Companies have been employing various strategies to increase supplier diversity, with the most common being monitoring Request for X (RFX) events to ensure diverse supplier inclusion (Figure 16). In addition, many companies are expanding their diversity goals each year to provide a new baseline for reaching and surpassing supplier-diversity objectives.

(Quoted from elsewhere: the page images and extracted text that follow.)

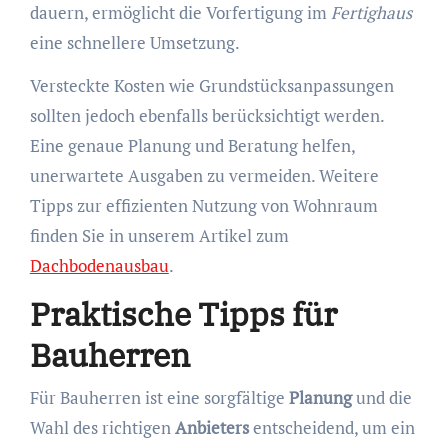
dauern, ermöglicht die Vorfertigung im
Fertighaus
eine schnellere Umsetzung.
Versteckte Kosten wie Grundstücksanpassungen
sollten jedoch ebenfalls berücksichtigt werden.
Eine genaue Planung und Beratung helfen,
unerwartete Ausgaben zu vermeiden. Weitere
Tipps zur effizienten Nutzung von Wohnraum
finden Sie in unserem Artikel zum
Dachbodenausbau
.
Praktische Tipps für
Bauherren
Für Bauherren ist eine sorgfältige
Planung
und die
Wahl des richtigen
Anbieters
entscheidend, um ein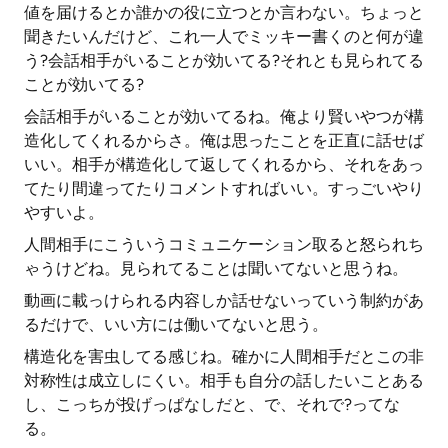
値を届けるとか誰かの役に立つとか言わない。ちょっと
聞きたいんだけど、これ一人でミッキー書くのと何が違
う?会話相手がいることが効いてる?それとも見られてる
ことが効いてる?
会話相手がいることが効いてるね。俺より賢いやつが構
造化してくれるからさ。俺は思ったことを正直に話せば
いい。相手が構造化して返してくれるから、それをあっ
てたり間違ってたりコメントすればいい。すっごいやり
やすいよ。
人間相手にこういうコミュニケーション取ると怒られち
ゃうけどね。見られてることは聞いてないと思うね。
動画に載っけられる内容しか話せないっていう制約があ
るだけで、いい方には働いてないと思う。
構造化を害虫してる感じね。確かに人間相手だとこの非
対称性は成立しにくい。相手も自分の話したいことある
し、こっちが投げっぱなしだと、で、それで?ってな
る。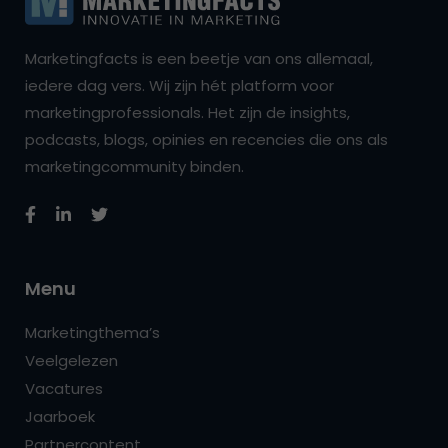
Marketingfacts is een beetje van ons allemaal,
iedere dag vers. Wij zijn hét platform voor
marketingprofessionals. Het zijn de insights,
podcasts, blogs, opinies en recencies die ons als
marketingcommunity binden.
Menu
Marketingthema’s
Veelgelezen
Vacatures
Jaarboek
Partnercontent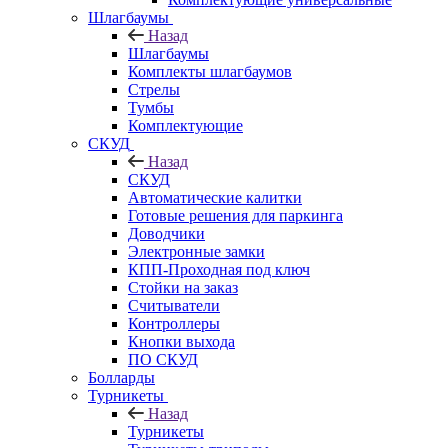
Шлагбаумы
Назад
Шлагбаумы
Комплекты шлагбаумов
Стрелы
Тумбы
Комплектующие
СКУД
Назад
СКУД
Автоматические калитки
Готовые решения для паркинга
Доводчики
Электронные замки
КПП-Проходная под ключ
Стойки на заказ
Считыватели
Контроллеры
Кнопки выхода
ПО СКУД
Болларды
Турникеты
Назад
Турникеты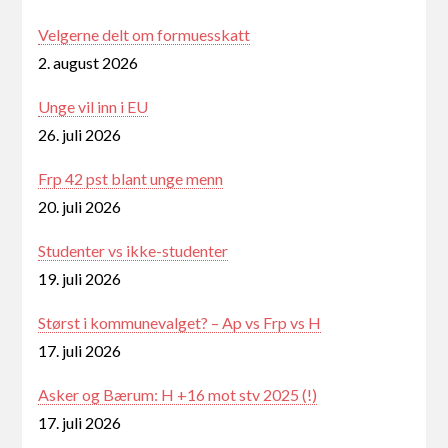
Velgerne delt om formuesskatt
2. august 2026
Unge vil inn i EU
26. juli 2026
Frp 42 pst blant unge menn
20. juli 2026
Studenter vs ikke-studenter
19. juli 2026
Størst i kommunevalget? – Ap vs Frp vs H
17. juli 2026
Asker og Bærum: H +16 mot stv 2025 (!)
17. juli 2026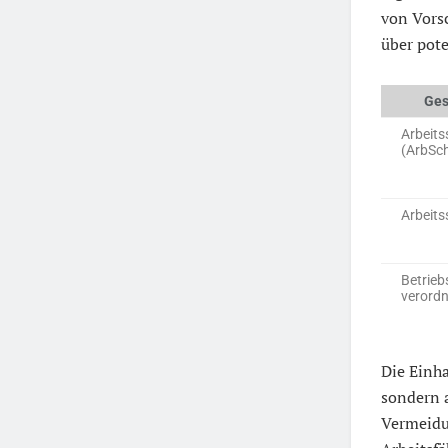
von Vors
über pote
Ges
Arbeits
(ArbSc
Arbeits
Betrieb
verord
Die Einha
sondern a
Vermeidu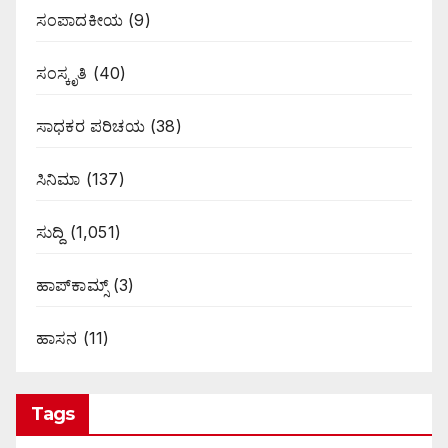
ಸಂಪಾದಕೀಯ
(9)
ಸಂಸ್ಕೃತಿ
(40)
ಸಾಧಕರ ಪರಿಚಯ
(38)
ಸಿನಿಮಾ
(137)
ಸುದ್ದಿ
(1,051)
ಹಾಪ್‌ಕಾಮ್ಸ್‌
(3)
ಹಾಸನ
(11)
Tags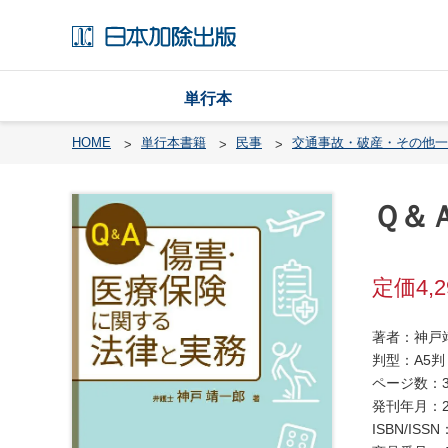
単行本
HOME
単行本書籍
民事
交通事故・破産・その他一
Ｑ＆
戸
籍
渉
4,
外
戸
著者：神戸
籍
判型：A5判
・
ページ数：3
国
発刊年月：2
籍
ISBN/ISSN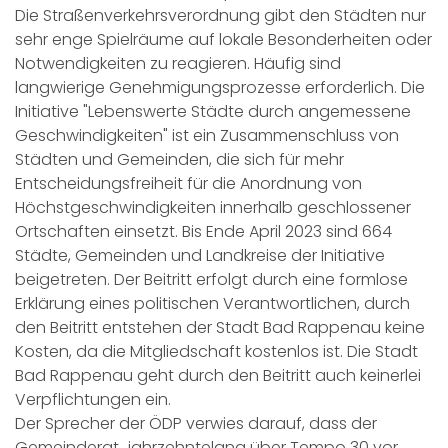
Die Straßenverkehrsverordnung gibt den Städten nur
sehr enge Spielräume auf lokale Besonderheiten oder
Notwendigkeiten zu reagieren. Häufig sind
langwierige Genehmigungsprozesse erforderlich. Die
Initiative "Lebenswerte Städte durch angemessene
Geschwindigkeiten" ist ein Zusammenschluss von
Städten und Gemeinden, die sich für mehr
Entscheidungsfreiheit für die Anordnung von
Höchstgeschwindigkeiten innerhalb geschlossener
Ortschaften einsetzt. Bis Ende April 2023 sind 664
Städte, Gemeinden und Landkreise der Initiative
beigetreten. Der Beitritt erfolgt durch eine formlose
Erklärung eines politischen Verantwortlichen, durch
den Beitritt entstehen der Stadt Bad Rappenau keine
Kosten, da die Mitgliedschaft kostenlos ist. Die Stadt
Bad Rappenau geht durch den Beitritt auch keinerlei
Verpflichtungen ein.
Der Sprecher der ÖDP verwies darauf, dass der
Gemeinderat „jahrzehntelang über Tempo 30 vor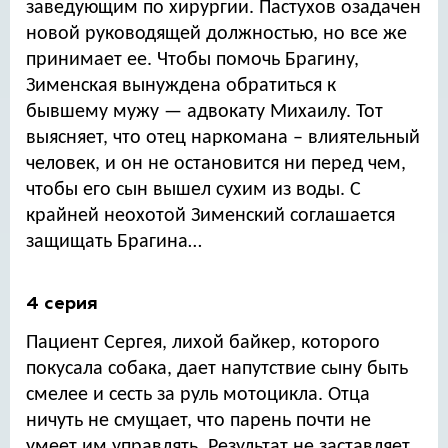
заведующим по хирургии. Пастухов озадачен
новой руководящей должностью, но все же
принимает ее. Чтобы помочь Брагину,
Зименская вынуждена обратиться к
бывшему мужу — адвокату Михаилу. Тот
выясняет, что отец наркомана – влиятельный
человек, и он не остановится ни перед чем,
чтобы его сын вышел сухим из воды. С
крайней неохотой Зименский соглашается
защищать Брагина…
4 серия
Пациент Сергея, лихой байкер, которого
покусала собака, дает напутствие сыну быть
смелее и сесть за руль мотоцикла. Отца
ничуть не смущает, что парень почти не
умеет им управлять. Результат не заставляет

“Companies rate their progress on supplier diversity favorably and their spend targets are considerable. At CBRE, we have been able to achieve over $3.2 billion in annual small and diverse spend while realizing cost savings and high-quality capabilities. As conditions evolve, companies may have to increase investments or pay a premium to achieve their goals.”
– Bob Bruning, Chief Procurement Officer, CBRE

Figure 16: What are the most common strategies you have deployed or are currently deploying to increase supplier diversity? Select all that apply.

Source: CBRE Facilities Management Procurement Survey, 2022.

What now?

Our 2022 FM Procurement Perspectives survey covered many important topics, but three main themes emerged:

  1. The importance of organizational design in meeting business and real estate objectives
  2. Rising prices for goods and services are prompting strategies to mitigate the impact
  3. The emergence of ESG topics as procurement leader priorities

As we look forward to 2023, CBRE anticipates the following trends related to these topics and recommends strategies on how to respond.

  1. Organization

    The survey indicated that critical aspects of FM procurement success are stakeholder management, collaboration across functional departments and optimization of the real estate delivery model. Outsourcing is growing tremendously due to the advantages of that model. It should be evaluated to determine a fit for a company.

    Businesses already operating an outsource model should commit focus to governance and supplier management to maximize the relationship’s benefits. Like ESG, we see the outsourcing market growing well into the future. So will companies leveraging global relationships and consolidating service providers.

    Lastly, return-to-office (RTO) plans will continue to influence the 2023 strategy. Most procurement teams have been working on RTO support for three years, but office utilization has not yet normalized. We expect companies will begin to better understand occupancy rates and office patterns in the next two years, triggering a need for procurement and real estate leaders to devise strategies to meet the new reality. Office designs, amenities and FM services will all need reengineering to meet requirements in this new era.


  2. Inflation

    Cost controls remain a top priority for all procurement organizations as economic uncertainty persists. With a moderate recession on the horizon in 2023, mitigation strategies will be essential until market conditions and supply chains function normally, likely late 2024. These strategies must go much deeper than running RFQ events. Now is the time to bring category expertise to bear and utilize knowledge, creativity, innovation and supplier partnering to unlock hidden value and cost efficiency.

  3. ESG

    ESG has been an element of procurement management for over a decade, but recently rose to the top of leadership priorities. And while the ESG umbrella covers a wide range of topics, we are seeing three main areas of focus: responsible procurement, supplier diversity and environmental sustainability. While certain procurement fads will come and go, ESG will remain a strategic priority for decades to come. Businesses must ensure they can measure outcomes, set improvement goals and lobby leadership to invest in the company’s ESG agenda.